How do I go about proving that the solution set of
\begin{align*} w - 3 x + 4 y - z &= 0 \\ 3 w + x + 2 y + z &= 0 \end{align*}
is a subspace of $\mathbb{R}^{4}$?
I originally defined S as: \begin{equation} S = \left\{ ( w, x, y, z) \in \mathbb { R } ^ { 4 } | w - 3x + 4y -z = 0\textbf{ and }3w + x + 2y + z = 0 \right\} \end{equation}
and then determined if
$\vec{0} \in S,$
$S$ is closed under addition ($u,\>v \in S \implies u + v \in S$), and
$S$ is closed under scalar multiplication ($\alpha \in \mathbb{F} \text{ and } u \in S \implies \alpha \cdot u \in S $),
by checking if both $w - 3x + 4y -z = 0$ and $3w + x + 2y + z = 0$ satisfied the above conditions, which was rather straightforward.

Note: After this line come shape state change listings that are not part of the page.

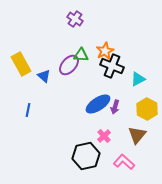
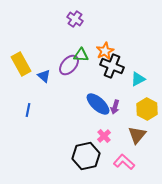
blue ellipse: rotated 75 degrees clockwise
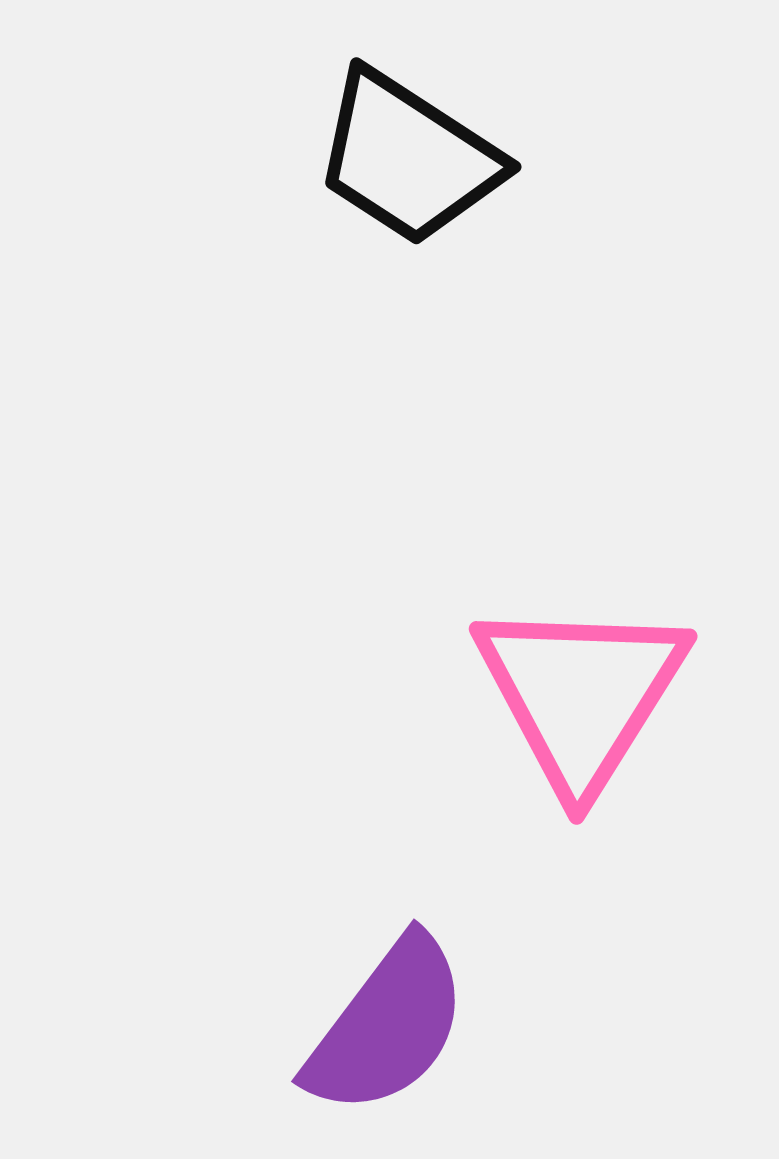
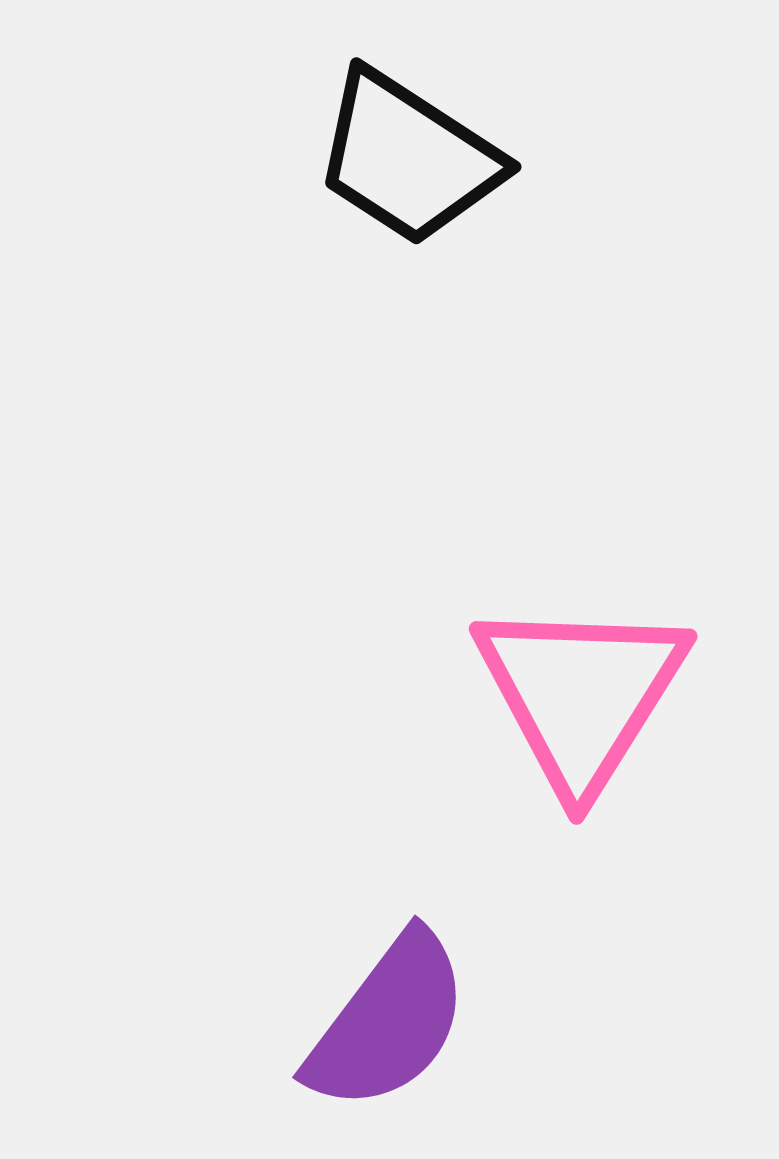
purple semicircle: moved 1 px right, 4 px up
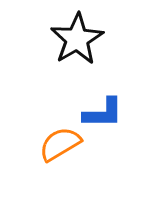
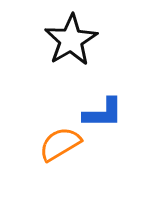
black star: moved 6 px left, 1 px down
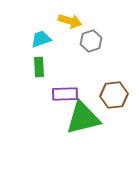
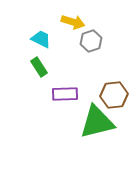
yellow arrow: moved 3 px right, 1 px down
cyan trapezoid: rotated 45 degrees clockwise
green rectangle: rotated 30 degrees counterclockwise
green triangle: moved 14 px right, 4 px down
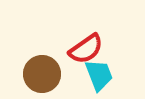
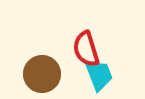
red semicircle: rotated 108 degrees clockwise
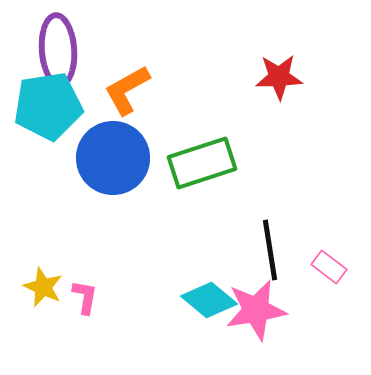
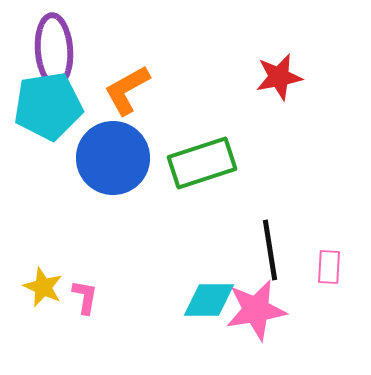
purple ellipse: moved 4 px left
red star: rotated 9 degrees counterclockwise
pink rectangle: rotated 56 degrees clockwise
cyan diamond: rotated 40 degrees counterclockwise
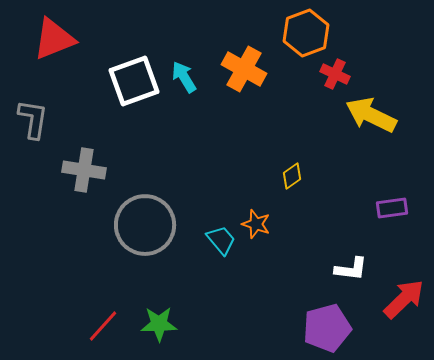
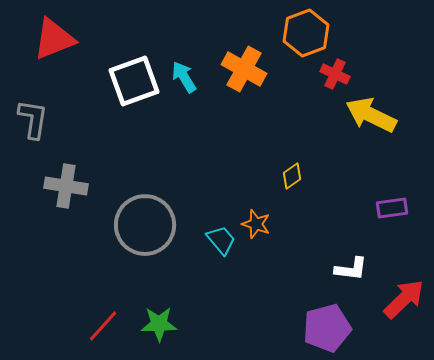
gray cross: moved 18 px left, 16 px down
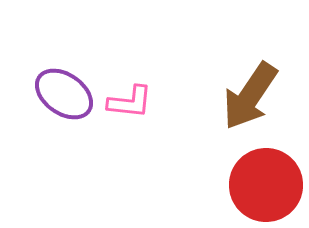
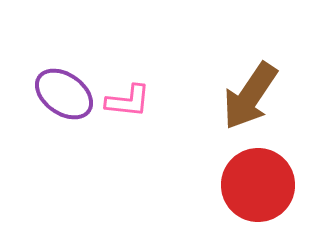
pink L-shape: moved 2 px left, 1 px up
red circle: moved 8 px left
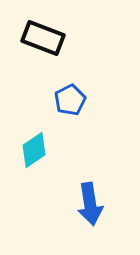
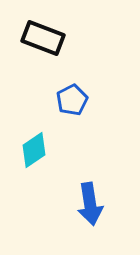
blue pentagon: moved 2 px right
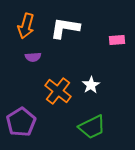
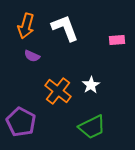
white L-shape: rotated 60 degrees clockwise
purple semicircle: moved 1 px left, 1 px up; rotated 28 degrees clockwise
purple pentagon: rotated 12 degrees counterclockwise
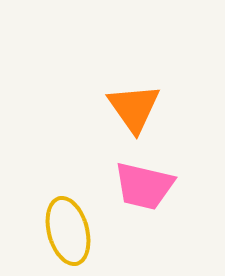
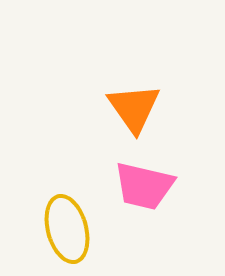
yellow ellipse: moved 1 px left, 2 px up
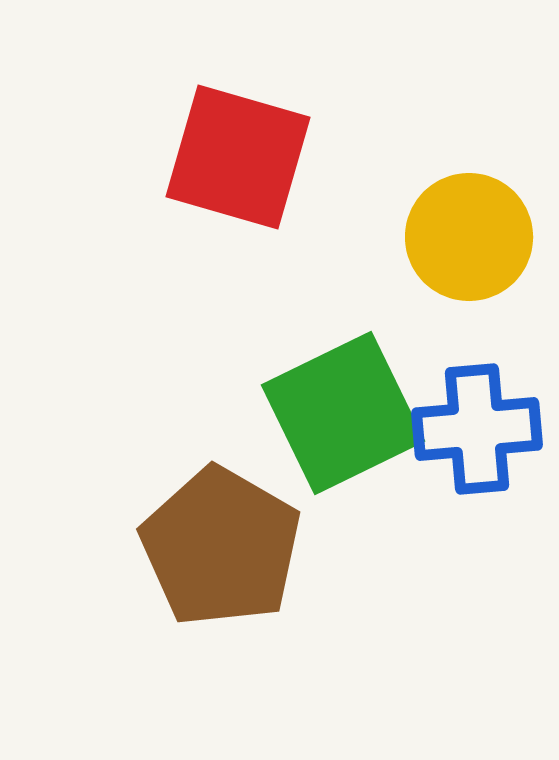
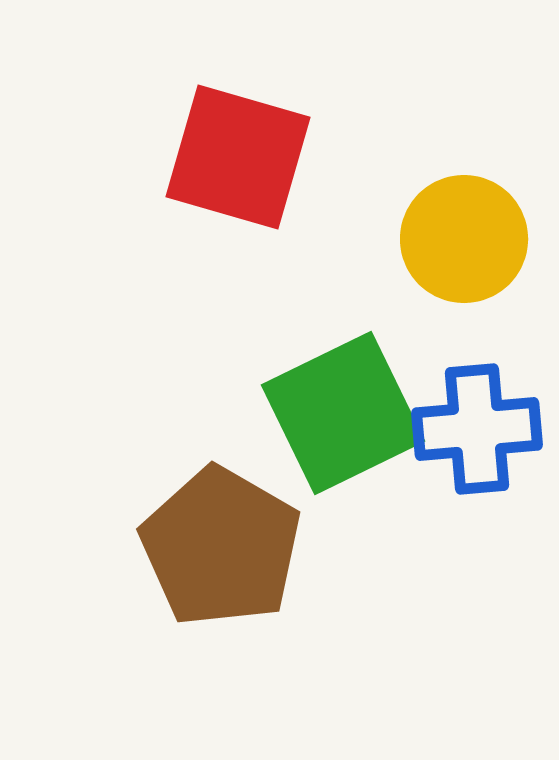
yellow circle: moved 5 px left, 2 px down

Is that correct? Or am I missing something?
Another method would be to note that $S=\operatorname{ker}T$ where $T$ is represented by the following matrix (rel the standard basis) :
$\begin{pmatrix}1&-3&4&-1\\3&1&2&1\end{pmatrix}$.
The kernel of a linear transformation is always a subspace.